Transformers Model Architecture

The transformers models can be grouped into following categories:

  1. GPT-like (also called auto-regressive Transformer models)
  2. BERT-like (also called auto-encoding Transformer models)
  3. BART/T5-like (also called sequence-to-sequence Transformer models)

All the Transformer models mentioned above (GPT, BERT, BART, T5, etc.) have been trained as language models. This means they have been trained on large amounts of raw text in a self-supervised fashion. Self-supervised learning is a type of training in which the objective is automatically computed from the inputs of the model.
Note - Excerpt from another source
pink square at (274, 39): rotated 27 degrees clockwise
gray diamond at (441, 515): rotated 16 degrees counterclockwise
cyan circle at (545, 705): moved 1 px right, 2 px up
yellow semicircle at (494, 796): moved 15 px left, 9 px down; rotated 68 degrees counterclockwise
There are 2 types of language modellings:

  1. Casual language modelling - predict the next word in the sentence in supervised manner
  2. Masked language modelling - predict the masked word in the sentence

The model is primarily composed of two blocks:

  1. Encoder (left): The encoder receives an input and builds a representation of it (its features). This means that the model is optimized to acquire understanding from the input.
  2. Decoder (right): The decoder uses the encoder’s representation (features) along with other inputs to generate a target sequence. This means that the model is optimized for generating outputs.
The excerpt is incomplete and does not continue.